Eduardo has a red 6-sided number cube and a blue 6-sided number cube. The faces of the cubes are numbered 1 through 6.

Eduardo rolls both cubes at the same time.

The random variable X is the number on the red cube minus the number on the blue cube.

What is P(−2≤X≤1)?

I'm thoroughly vexed with this question. It's not covered in my lessons, and I can't get help with a teacher until tomorrow. If anyone can help, I would majorly appreciate it. Thanks. :)

Just list the possibilities. You know there are 36 total outcomes. How many fit the conditions?

R B R-B
1 1 0
1 2 -1
1 3 -2

2 1 1
2 2 0
2 3 -1
2 4 -2
...
4 6 -2

Then divide the successes by the total of 36

20/36

It's 18/36

A sum of money invested at 7.5% per annum amounts to RS 3920 in 3 years. What will it amount to in 2 years 6 months at 9% per annum?

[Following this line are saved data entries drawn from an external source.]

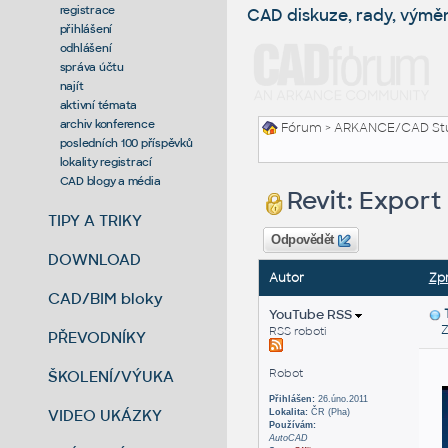
registrace
CAD diskuze, rady, výmě
přihlášení
odhlášení
správa účtu
najít
aktivní témata
archiv konference
Fórum
>
ARKANCE/CAD St
posledních 100 příspěvků
lokality registrací
CAD blogy a média
Revit: Export
TIPY A TRIKY
Odpovědět
DOWNLOAD
Autor
Zp
CAD/BIM bloky
YouTube RSS
Zas
RSS roboti
PŘEVODNÍKY
Robot
ŠKOLENÍ/VÝUKA
Přihlášen:
26.úno.2011
VIDEO UKÁZKY
Lokalita:
ČR (Pha)
Používám:
AutoCAD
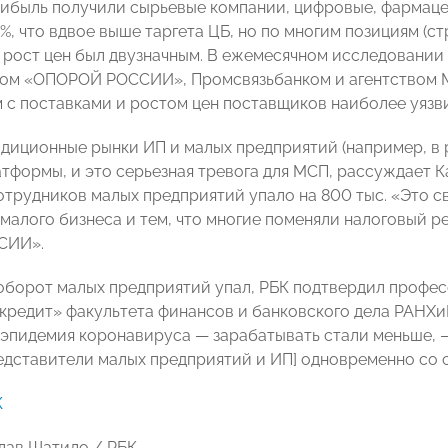
рибыль получили сырьевые компании, цифровые, фармаце
4%, что вдвое выше таргета ЦБ, но по многим позициям (
.) рост цен был двузначным. В ежемесячном исследовании
ом «ОПОРОЙ РОССИИ», Промсвязьбанком и агентством Ma
 с поставками и ростом цен поставщиков наиболее уязв
адиционные рынки ИП и малых предприятий (например, в 
формы, и это серьезная тревога для МСП, рассуждает Кал
отрудников малых предприятий упало на 800 тыс. «Это с
малого бизнеса и тем, что многие поменяли налоговый р
СИИ».
о оборот малых предприятий упал, РБК подтвердил профе
кредит» факультета финансов и банковского дела РАНХ
 эпидемия коронавируса — зарабатывать стали меньше, 
редставители малых предприятий и ИП] одновременно со
К
лав Шатило / РБК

To solve this problem, we need to consider all the possible outcomes when rolling both the red and blue number cubes, and determine the probability of obtaining a result between -2 and 1.

Let's break it down step by step:

1. Determine the possible outcomes: Since both cubes have 6 sides numbered from 1 to 6, there are 6 x 6 = 36 possible outcomes. Each outcome represents a combination of a number on the red cube and a number on the blue cube.

2. Calculate the difference between the number on the red cube and the number on the blue cube for each outcome. Record these differences in a table.

For example:
- If the red cube shows 1 and the blue cube shows 1, the difference is 1 - 1 = 0.
- If the red cube shows 2 and the blue cube shows 1, the difference is 2 - 1 = 1.
- If the red cube shows 1 and the blue cube shows 2, the difference is 1 - 2 = -1.
- If the red cube shows 1 and the blue cube shows 6, the difference is 1 - 6 = -5.

3. Calculate the probabilities for each possible difference. To do so, count the number of times each difference occurs and divide it by the total number of outcomes (36).

Fill in the table with the probabilities for each difference:

| Difference | Probability |
|------------|-------------|
| -5 | ?? |
| -4 | ?? |
| -3 | ?? |
| -2 | ?? |
| -1 | ?? |
| 0 | ?? |
| 1 | ?? |
| 2 | ?? |
| 3 | ?? |
| 4 | ?? |
| 5 | ?? |

4. Calculate the probability of obtaining a result between -2 and 1, inclusive (P(-2 ≤ X ≤ 1)). To do this, sum the probabilities of the differences -2, -1, 0, and 1.

P(-2 ≤ X ≤ 1) = P(X = -2) + P(X = -1) + P(X = 0) + P(X = 1)

Now, you need to calculate the probabilities for each difference and fill in the table.

Once you have the probabilities, you can add up P(X = -2), P(X = -1), P(X = 0), and P(X = 1) to find P(-2 ≤ X ≤ 1).

I hope this explanation helps you solve the problem! Let me know if you have any further questions.